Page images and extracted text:
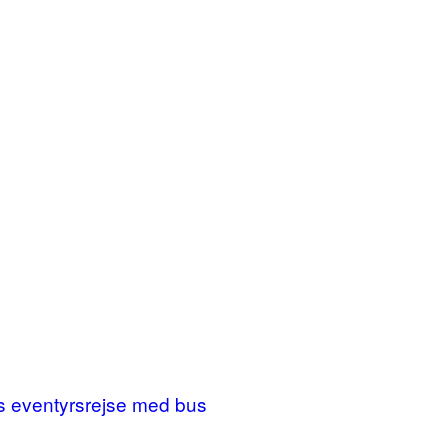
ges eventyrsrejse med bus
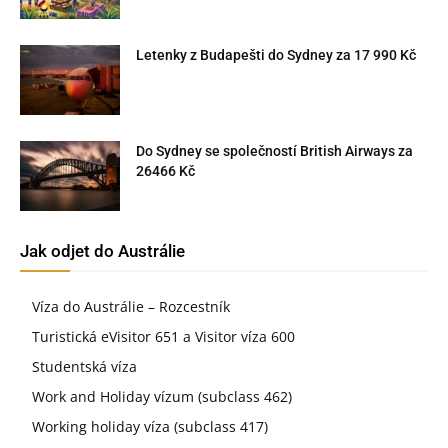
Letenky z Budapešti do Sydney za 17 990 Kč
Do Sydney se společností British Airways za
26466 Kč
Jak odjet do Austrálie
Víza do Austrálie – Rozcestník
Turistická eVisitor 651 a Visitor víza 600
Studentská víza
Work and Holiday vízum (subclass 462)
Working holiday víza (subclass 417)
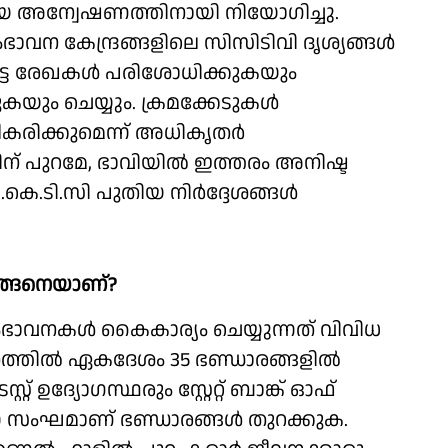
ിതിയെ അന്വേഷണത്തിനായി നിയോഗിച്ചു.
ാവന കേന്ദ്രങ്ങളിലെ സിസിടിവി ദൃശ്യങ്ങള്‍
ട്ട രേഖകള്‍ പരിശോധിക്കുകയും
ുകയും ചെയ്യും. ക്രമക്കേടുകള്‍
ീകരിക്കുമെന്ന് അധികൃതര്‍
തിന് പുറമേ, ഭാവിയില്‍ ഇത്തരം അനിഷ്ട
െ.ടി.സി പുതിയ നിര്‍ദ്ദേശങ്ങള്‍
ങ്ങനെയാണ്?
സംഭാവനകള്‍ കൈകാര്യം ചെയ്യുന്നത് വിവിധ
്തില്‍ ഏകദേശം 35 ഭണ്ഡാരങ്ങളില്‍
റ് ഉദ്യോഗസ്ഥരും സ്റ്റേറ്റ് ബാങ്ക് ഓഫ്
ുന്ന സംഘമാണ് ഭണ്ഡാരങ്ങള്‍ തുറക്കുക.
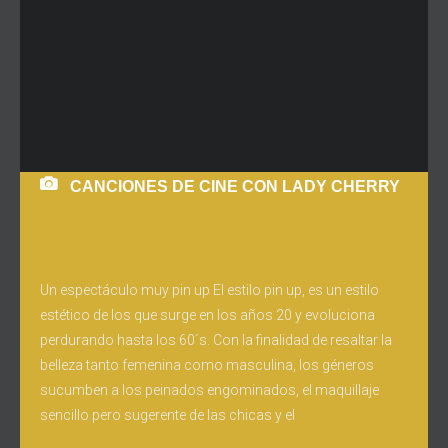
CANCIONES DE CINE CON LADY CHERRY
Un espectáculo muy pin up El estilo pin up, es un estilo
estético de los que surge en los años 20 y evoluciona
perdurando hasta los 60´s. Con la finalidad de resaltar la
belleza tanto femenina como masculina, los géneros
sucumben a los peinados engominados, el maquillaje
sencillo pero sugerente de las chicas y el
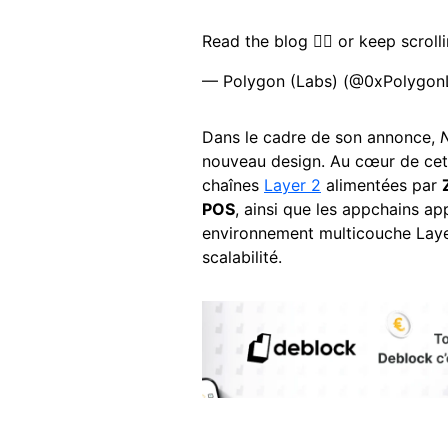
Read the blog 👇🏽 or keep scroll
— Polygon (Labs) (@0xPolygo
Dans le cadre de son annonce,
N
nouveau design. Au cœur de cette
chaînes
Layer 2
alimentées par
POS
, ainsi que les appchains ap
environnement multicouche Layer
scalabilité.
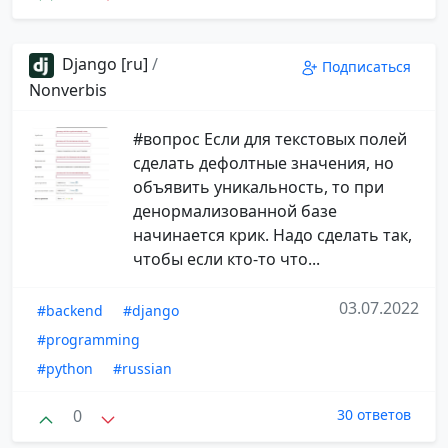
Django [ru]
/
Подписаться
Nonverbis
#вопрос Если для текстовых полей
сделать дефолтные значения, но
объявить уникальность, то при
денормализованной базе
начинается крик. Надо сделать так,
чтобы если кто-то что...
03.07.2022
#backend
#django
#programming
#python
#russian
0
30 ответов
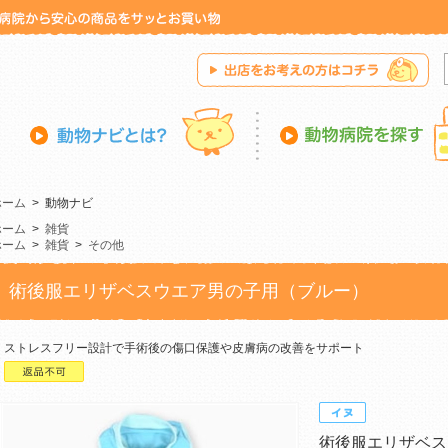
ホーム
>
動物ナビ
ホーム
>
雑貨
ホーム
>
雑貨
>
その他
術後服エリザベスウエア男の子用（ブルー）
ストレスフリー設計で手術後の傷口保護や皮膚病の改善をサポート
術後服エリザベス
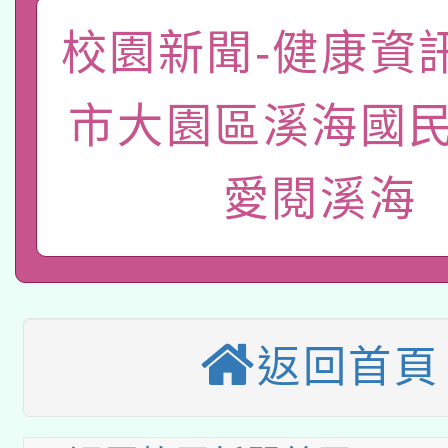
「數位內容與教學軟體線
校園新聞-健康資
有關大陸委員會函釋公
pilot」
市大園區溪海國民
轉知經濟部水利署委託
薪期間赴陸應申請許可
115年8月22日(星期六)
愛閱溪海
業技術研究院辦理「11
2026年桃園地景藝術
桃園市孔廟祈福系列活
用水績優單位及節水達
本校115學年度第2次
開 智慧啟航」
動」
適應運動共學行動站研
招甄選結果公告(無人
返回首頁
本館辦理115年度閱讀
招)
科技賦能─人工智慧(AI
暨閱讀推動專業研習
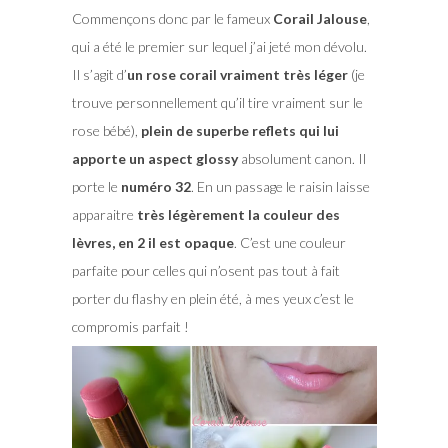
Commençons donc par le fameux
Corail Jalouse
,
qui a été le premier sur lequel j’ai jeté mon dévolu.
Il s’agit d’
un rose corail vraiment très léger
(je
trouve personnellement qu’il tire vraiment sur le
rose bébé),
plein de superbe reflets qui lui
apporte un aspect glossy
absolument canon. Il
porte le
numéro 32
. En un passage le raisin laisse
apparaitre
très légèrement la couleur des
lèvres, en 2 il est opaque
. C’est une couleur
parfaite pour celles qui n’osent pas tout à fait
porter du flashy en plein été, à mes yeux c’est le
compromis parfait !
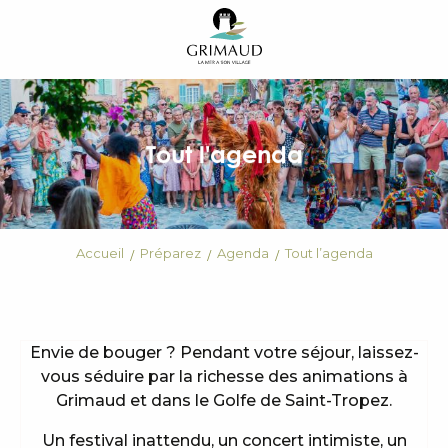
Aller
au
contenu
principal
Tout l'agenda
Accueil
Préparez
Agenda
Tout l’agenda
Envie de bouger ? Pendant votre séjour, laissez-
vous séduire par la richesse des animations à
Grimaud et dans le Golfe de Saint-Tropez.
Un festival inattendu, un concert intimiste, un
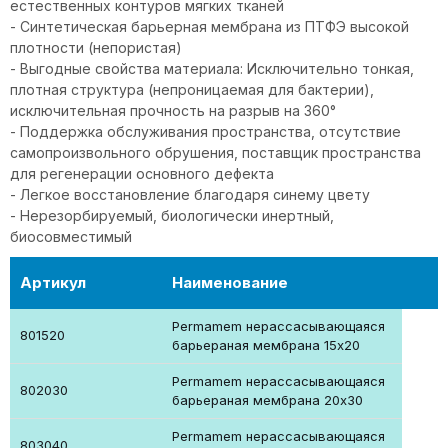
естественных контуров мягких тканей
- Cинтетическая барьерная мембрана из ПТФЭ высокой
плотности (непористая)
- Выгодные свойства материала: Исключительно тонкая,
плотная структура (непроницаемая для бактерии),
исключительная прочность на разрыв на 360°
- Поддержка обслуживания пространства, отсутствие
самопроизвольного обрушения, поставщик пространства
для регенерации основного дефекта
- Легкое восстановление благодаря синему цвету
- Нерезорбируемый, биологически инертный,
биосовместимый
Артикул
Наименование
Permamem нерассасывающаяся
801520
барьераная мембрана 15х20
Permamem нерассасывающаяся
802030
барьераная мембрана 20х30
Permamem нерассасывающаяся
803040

◆ **Problem description**:
Return the data above in its exact wording, with none of the pictures.

◆ **The completed task**:
ges eventyrsrejse med bus
Letenky z Budapešti do Sydney za 17 990 Kč
Do Sydney se společností British Airways za
26466 Kč
Jak odjet do Austrálie
Víza do Austrálie – Rozcestník
Turistická eVisitor 651 a Visitor víza 600
Studentská víza
Work and Holiday vízum (subclass 462)
Working holiday víza (subclass 417)
ിതിയെ അന്വേഷണത്തിനായി നിയോഗിച്ചു.
ാവന കേന്ദ്രങ്ങളിലെ സിസിടിവി ദൃശ്യങ്ങള്‍
ട്ട രേഖകള്‍ പരിശോധിക്കുകയും
ുകയും ചെയ്യും. ക്രമക്കേടുകള്‍
ീകരിക്കുമെന്ന് അധികൃതര്‍
തിന് പുറമേ, ഭാവിയില്‍ ഇത്തരം അനിഷ്ട
െ.ടി.സി പുതിയ നിര്‍ദ്ദേശങ്ങള്‍
ങ്ങനെയാണ്?
സംഭാവനകള്‍ കൈകാര്യം ചെയ്യുന്നത് വിവിധ
്തില്‍ ഏകദേശം 35 ഭണ്ഡാരങ്ങളില്‍
റ് ഉദ്യോഗസ്ഥരും സ്റ്റേറ്റ് ബാങ്ക് ഓഫ്
ുന്ന സംഘമാണ് ഭണ്ഡാരങ്ങള്‍ തുറക്കുക.
CANCIONES DE CINE CON LADY CHERRY
Un espectáculo muy pin up El estilo pin up, es un estilo
estético de los que surge en los años 20 y evoluciona
perdurando hasta los 60´s. Con la finalidad de resaltar la
belleza tanto femenina como masculina, los géneros
sucumben a los peinados engominados, el maquillaje
sencillo pero sugerente de las chicas y el
Read the blog 👇🏽 or keep scroll
— Polygon (Labs) (@0xPolygo
Dans le cadre de son annonce,
N
nouveau design. Au cœur de cette
chaînes
Layer 2
alimentées par
POS
, ainsi que les appchains ap
environnement multicouche Layer
scalabilité.
Django [ru]
/
Подписаться
Nonverbis
#вопрос Если для текстовых полей
сделать дефолтные значения, но
объявить уникальность, то при
денормализованной базе
начинается крик. Надо сделать так,
чтобы если кто-то что...
03.07.2022
#backend
#django
#programming
#python
#russian
0
30 ответов
ホーム
>
動物ナビ
ホーム
>
雑貨
ホーム
>
雑貨
>
その他
術後服エリザベスウエア男の子用（ブルー）
ストレスフリー設計で手術後の傷口保護や皮膚病の改善をサポート
術後服エリザベス
「數位內容與教學軟體線
校園新聞-健康資
有關大陸委員會函釋公
pilot」
市大園區溪海國民
轉知經濟部水利署委託
薪期間赴陸應申請許可
115年8月22日(星期六)
愛閱溪海
業技術研究院辦理「11
2026年桃園地景藝術
桃園市孔廟祈福系列活
用水績優單位及節水達
本校115學年度第2次
開 智慧啟航」
動」
適應運動共學行動站研
招甄選結果公告(無人
返回首頁
本館辦理115年度閱讀
招)
科技賦能─人工智慧(AI
暨閱讀推動專業研習
Commençons donc par le fameux
Corail Jalouse
,
qui a été le premier sur lequel j’ai jeté mon dévolu.
Il s’agit d’
un rose corail vraiment très léger
(je
trouve personnellement qu’il tire vraiment sur le
rose bébé),
plein de superbe reflets qui lui
apporte un aspect glossy
absolument canon. Il
porte le
numéro 32
. En un passage le raisin laisse
apparaitre
très légèrement la couleur des
lèvres, en 2 il est opaque
. C’est une couleur
parfaite pour celles qui n’osent pas tout à fait
porter du flashy en plein été, à mes yeux c’est le
compromis parfait !
Aller
au
contenu
principal
Tout l'agenda
Accueil
Préparez
Agenda
Tout l’agenda
Envie de bouger ? Pendant votre séjour, laissez-
vous séduire par la richesse des animations à
Grimaud et dans le Golfe de Saint-Tropez.
Un festival inattendu, un concert intimiste, un
естественных контуров мягких тканей
- Cинтетическая барьерная мембрана из ПТФЭ высокой
плотности (непористая)
- Выгодные свойства материала: Исключительно тонкая,
плотная структура (непроницаемая для бактерии),
исключительная прочность на разрыв на 360°
- Поддержка обслуживания пространства, отсутствие
самопроизвольного обрушения, поставщик пространства
для регенерации основного дефекта
- Легкое восстановление благодаря синему цвету
- Нерезорбируемый, биологически инертный,
биосовместимый
Артикул
Наименование
Permamem нерассасывающаяся
801520
барьераная мембрана 15х20
Permamem нерассасывающаяся
802030
барьераная мембрана 20х30
Permamem нерассасывающаяся
803040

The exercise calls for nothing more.